Fourteen-year-old boys are pack animals. And for better or worse, Addi (Birgir Dagur Bjarkason) and his friends, growing up in the ragged fringes of rural Iceland, are no different. Friendship is as much about a tussle for status, a search for weaknesses in each other, as it is about loyalty and solidarity. Then two things alter the balance of Addi’s social circle. Firstly, he adopts bullied outsider Balli (Askell Einar Palmason) into his small gang; secondly, he starts to experience ominous visions, a gift inherited from his clairvoyant mother. The impressive second feature from Gudmundur Arnar Gudmundsson confronts the feral cruelty and violence of children on the cusp of adulthood, but finds also a tenderness amid the sharp edges and posturing.
Gudmundsson’s second film shares with his debut, the multi-award-winning Heartstone, an emotional landscape – the adolescent badlands, mined with unspoken tensions and casual brutality – and a physical one, in the jagged coastal region where Iceland’s deadbeats and outcasts make their homes. More focused in its storytelling than Heartstone, but rather bleaker in its subject matter, Beautiful Beings should enjoy a similarly healthy festival run, with possible interest from arthouse distributors or curated streaming platforms.

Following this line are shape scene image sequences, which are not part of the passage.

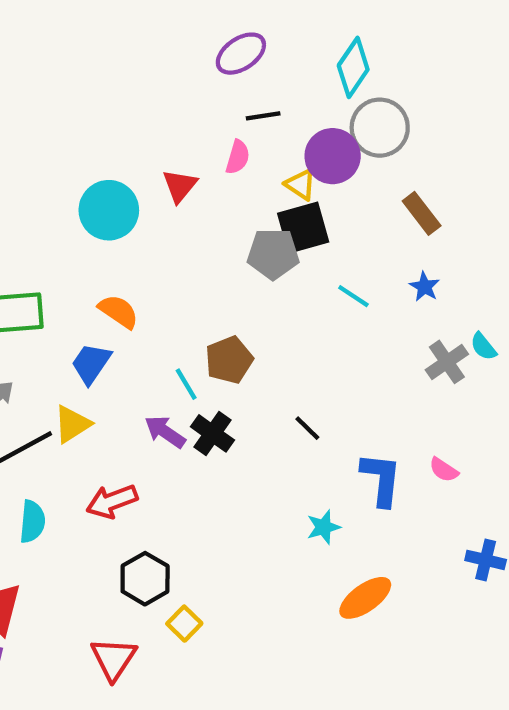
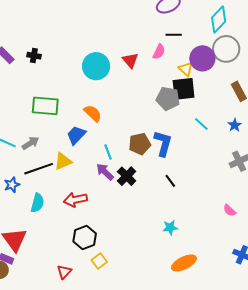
red triangle: (180, 186) -> (130, 60), turned -30
cyan line: (186, 384) -> (108, 152), moved
blue L-shape: (381, 479) -> (163, 143), moved
red triangle: (114, 659) -> (64, 272), size x0.7

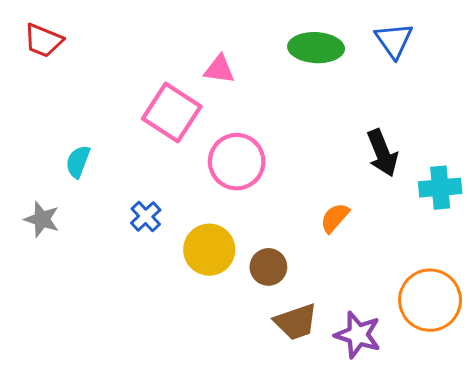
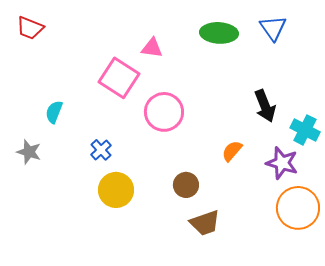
cyan cross: (440, 188) -> (305, 130), turned 32
yellow circle: (209, 250) -> (116, 190), moved
purple star: (358, 335) -> (282, 163), moved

On the strength of the quality of performances in both Heartstone and now this picture, Gudmundsson clearly has strong instincts for casting and a knack for coaxing nuanced performances from young actors. Stand outs in this cast are Bjarkason, through whose eyes, and at times dreams, we view the story, and in particular Palmason, as Balli. The son of a drug-addicted, largely absent mother, Balli’s neglect is stamped on him, a mark of shame which identifies him as a target for the other kids. “He stinks!” complains a girl, making a big show of moving away from him in class. But Balli’s treatment by the school bullies goes beyond ridicule, tipping over into violence so extreme, it makes the local television news.
It’s this which brings him to the attention of Addi, whose overtures of friendship are edged with the jostling and mockery which is a substitute for intimacy in his small circle. But gradually, Balli finds his place in the group, which is headed by brawling loose cannon Konni (Viktor Benony Benediktsson), a boisterous thug who stays out late every night to avoid the father he fears above all else. There’s a transformation in Balli as he realises that, for the first time in his life, he has friends. It’s an almost imperceptible change in his physical bearing, its subtlety makes it all the more persuasive.
Gudmundsson’s depiction of bullying and sexual abuse is confrontational, and makes for profoundly uncomfortable viewing at times. Addi’s gift for foresight – explored with impressionistic, dreamlike imagery which is a contrast to the nervy restlessness of the camera elsewhere – provides a crucial counterbalance. The film’s mysticism is a kind of safety net, both for these vulnerable kids, victims of their own inclination to violence and that of other people, and for the audience of this bruising but affecting coming of age drama.